(MATERIAL FOR THIS TASK Opens)

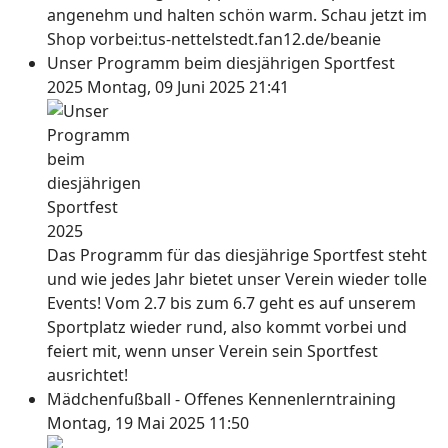
angenehm und halten schön warm. Schau jetzt im
Shop vorbei:tus-nettelstedt.fan12.de/beanie
Unser Programm beim diesjährigen Sportfest
2025
Montag, 09 Juni 2025 21:41
Das Programm für das diesjährige Sportfest steht
und wie jedes Jahr bietet unser Verein wieder tolle
Events! Vom 2.7 bis zum 6.7 geht es auf unserem
Sportplatz wieder rund, also kommt vorbei und
feiert mit, wenn unser Verein sein Sportfest
ausrichtet!
Mädchenfußball - Offenes Kennenlerntraining
Montag, 19 Mai 2025 11:50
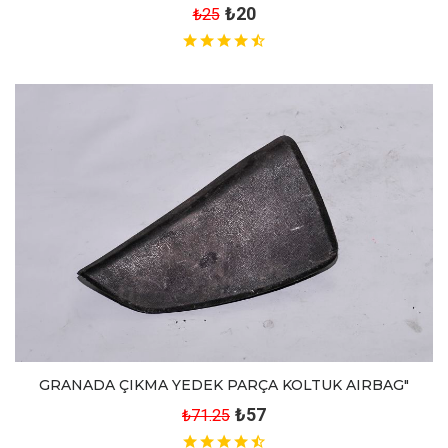
₺20
₺25
GRANADA ÇIKMA YEDEK PARÇA KOLTUK AIRBAG"
₺57
₺71.25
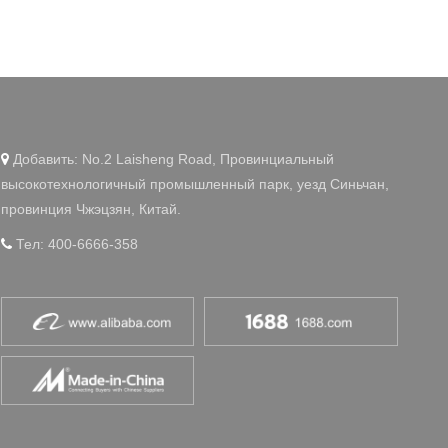
WeChat
Добавить: No.2 Laisheng Road, Провинциальный

высокотехнологичный промышленный парк, уезд Синьчан,
провинция Чжэцзян, Китай.
Тел: 400-6666-358


(MATERIAL FOR THIS TASK Closes)

- WORK TASK -
Copy out every entry above verbatim. Leave each picture out.

- SOLUTION -
angenehm und halten schön warm. Schau jetzt im
Shop vorbei:tus-nettelstedt.fan12.de/beanie
Unser Programm beim diesjährigen Sportfest
2025
Montag, 09 Juni 2025 21:41
Das Programm für das diesjährige Sportfest steht
und wie jedes Jahr bietet unser Verein wieder tolle
Events! Vom 2.7 bis zum 6.7 geht es auf unserem
Sportplatz wieder rund, also kommt vorbei und
feiert mit, wenn unser Verein sein Sportfest
ausrichtet!
Mädchenfußball - Offenes Kennenlerntraining
Montag, 19 Mai 2025 11:50
₺20
₺25
GRANADA ÇIKMA YEDEK PARÇA KOLTUK AIRBAG"
₺57
₺71.25
WeChat
Добавить: No.2 Laisheng Road, Провинциальный

высокотехнологичный промышленный парк, уезд Синьчан,
провинция Чжэцзян, Китай.
Тел: 400-6666-358


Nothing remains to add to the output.